Abstract

Digital long-term preservation has become an important topic not only in the preservation domain, but also due to facilitation by several national and international projects like US National Digital Information Infrastructure and Preservation Program [1], the German NESTOR project [2] and the EU FP7 SHAMAN Integrated Project [3]. The reason for this is that a large part of nowadays produced documents and other goods are digital in nature and even some - called born-digital - have no analog master. Thus a great part of our cultural and scientific heritage for the coming generations is digital and needs to be preserved as reliable as it is the case for physical objects even surviving hundreds of years. However, the continuously succession of new hardware and software generations coming in very short intervals compared to the mentioned time spans render digital objects from just some generations ago inaccessible. Thus they need to be migrated on new hardware and into newer formats. At the same time integrity and authenticity of the preserved information is of great importance and needs to be ensured. However this becomes a challenging task considering the long time spans and the necessary migrations which alter the digital object.
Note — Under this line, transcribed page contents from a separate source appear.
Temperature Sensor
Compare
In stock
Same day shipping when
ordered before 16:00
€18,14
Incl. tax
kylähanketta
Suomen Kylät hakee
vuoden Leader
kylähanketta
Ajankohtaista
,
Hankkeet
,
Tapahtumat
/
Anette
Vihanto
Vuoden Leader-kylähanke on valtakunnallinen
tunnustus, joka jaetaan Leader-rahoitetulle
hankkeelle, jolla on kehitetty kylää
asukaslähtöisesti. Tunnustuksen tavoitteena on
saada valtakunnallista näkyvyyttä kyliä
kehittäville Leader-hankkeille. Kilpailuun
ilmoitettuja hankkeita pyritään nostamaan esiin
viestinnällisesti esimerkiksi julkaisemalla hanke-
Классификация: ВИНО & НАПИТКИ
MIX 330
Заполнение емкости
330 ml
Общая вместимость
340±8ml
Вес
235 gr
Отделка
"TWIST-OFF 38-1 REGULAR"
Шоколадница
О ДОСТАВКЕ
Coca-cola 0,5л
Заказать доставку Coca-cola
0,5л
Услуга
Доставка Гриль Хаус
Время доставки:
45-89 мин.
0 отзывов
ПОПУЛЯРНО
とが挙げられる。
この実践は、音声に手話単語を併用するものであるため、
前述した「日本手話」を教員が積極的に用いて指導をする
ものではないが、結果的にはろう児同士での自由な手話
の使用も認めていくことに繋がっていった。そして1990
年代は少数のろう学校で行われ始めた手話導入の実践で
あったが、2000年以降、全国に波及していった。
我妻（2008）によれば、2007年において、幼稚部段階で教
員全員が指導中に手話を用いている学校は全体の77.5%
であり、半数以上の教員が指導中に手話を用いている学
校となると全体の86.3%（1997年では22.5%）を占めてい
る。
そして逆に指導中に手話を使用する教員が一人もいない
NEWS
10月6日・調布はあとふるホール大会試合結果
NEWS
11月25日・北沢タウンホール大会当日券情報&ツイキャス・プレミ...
Therefore in a previous work [4] we introduced a syntactic and semantic verification approach in combination with the Clark-Wilson security model [5]. In this paper we present a framework to ensure the security aspects of integrity and authenticity of digital objects especially images from the time of their submission to a digital long-term preservation system (ingest) up to its latter access and even past this. The framework especially describes how to detect if the digital object has retained both of its security aspects while at the same allowing changes made to it by migration.